Die Hauptstärke dieser Studie ist die große, unselektierte und überregionale Stichprobe, die robuste Schätzungen der Epidemiologie, der Komorbidität oder krankheitsassoziierten Symptome und der Inanspruchnahme des Gesundheitswesens für HD-Patienten ermöglicht. Darüber hinaus konnten Recall- und Selektionsbias, die beide eine erhebliche methodische Herausforderung in der Versorgungsforschung darstellen, vermieden werden, da diese Studie auf Anspruchsdaten basierte und nicht von der Erinnerung oder der Teilnahmebereitschaft der Patienten abhing.

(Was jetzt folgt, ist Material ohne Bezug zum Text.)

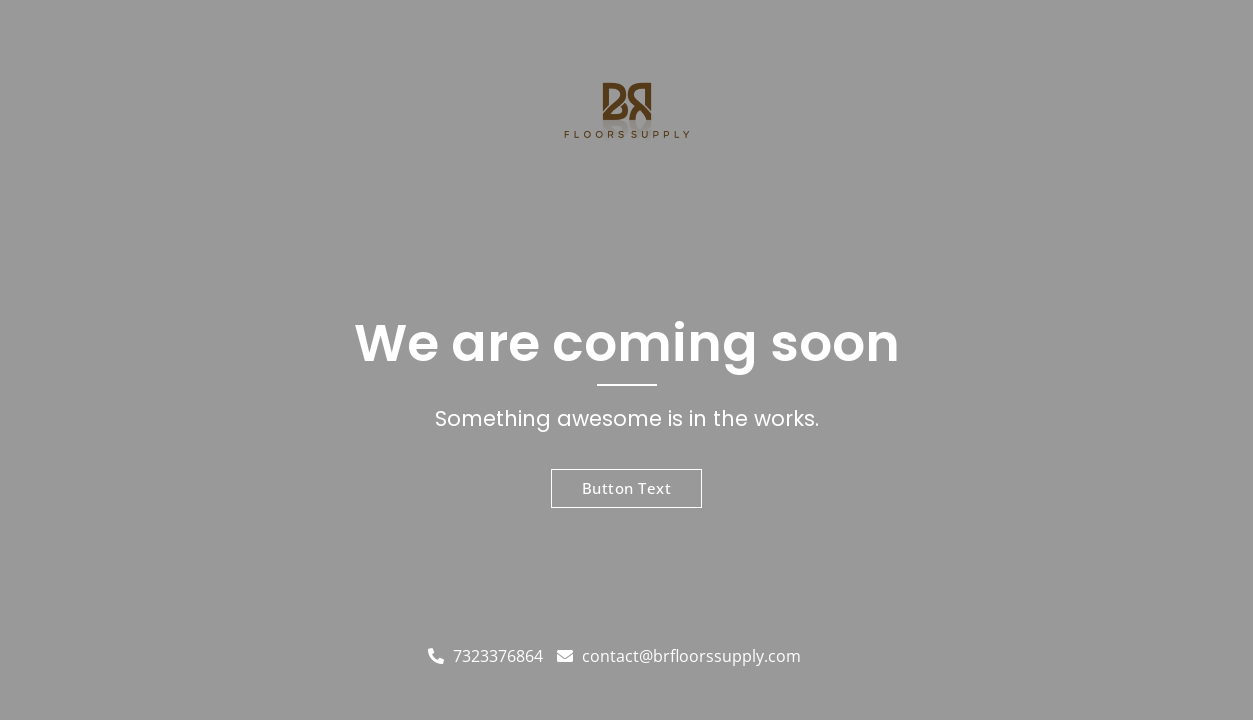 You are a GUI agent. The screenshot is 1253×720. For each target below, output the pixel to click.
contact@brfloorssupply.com (679, 656)
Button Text (627, 488)
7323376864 (485, 656)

Obwohl wir unsere Ergebnisse auf repräsentative Daten stützten, sollten unsere Ergebnisse mit Vorsicht interpretiert werden. Aufgrund des Querschnittsdesigns war es nicht möglich, Veränderungen in der Inanspruchnahme oder Trends im Laufe der Zeit zu untersuchen, und wir können keinen kausalen Zusammenhang zwischen z. B. Komorbidität/krankheitsbedingten Symptomen und Arzneimittelkonsum herstellen. Daher ist unsere Studie in erster Linie deskriptiv. Da wir unsere Ergebnisse aus den Daten über die Inanspruchnahme von Leistungen ableiten, sind außerdem einige Einschränkungen in Bezug auf diese Form von Informationen zu berücksichtigen. Erstens war der Pflegesektor nicht in der Datenbank enthalten. Entsprechende Analysen waren dennoch möglich, da bestimmte ambulante Kodes indirekt auf die Inanspruchnahme von Pflegediensten hinwiesen. Folglich wird der Anteil der HD-Patienten mit Inanspruchnahme von Pflegediensten unterschätzt, und die Kosten konnten nicht analysiert werden. Die informelle Pflege, die einen großen Teil der Gesundheitsversorgung der Patienten ausmacht, konnte in dieser Studie ebenfalls nicht berücksichtigt werden. Zweitens waren wir aufgrund fehlender Informationen über den Schweregrad der Erkrankung nicht in der Lage, die Inanspruchnahme des Gesundheitswesens stratifiziert nach Stadien darzustellen, was für die Planung der Gesundheitsversorgung von besonderem Interesse sein könnte. Außerdem besteht eine Diskrepanz zwischen der Kodierung einer Gesundheitsdienstleistung und der tatsächlichen Inanspruchnahme; so bedeutet beispielsweise die Verschreibung von Medikamenten nicht, dass der Medikationsplan vollständig eingehalten wird. Es sollte auch bedacht werden, dass der schleichende Beginn der Huntington-Krankheit zu einer verzögerten Diagnose und damit zu einer Unterschätzung der epidemiologischen Schätzungen führen kann.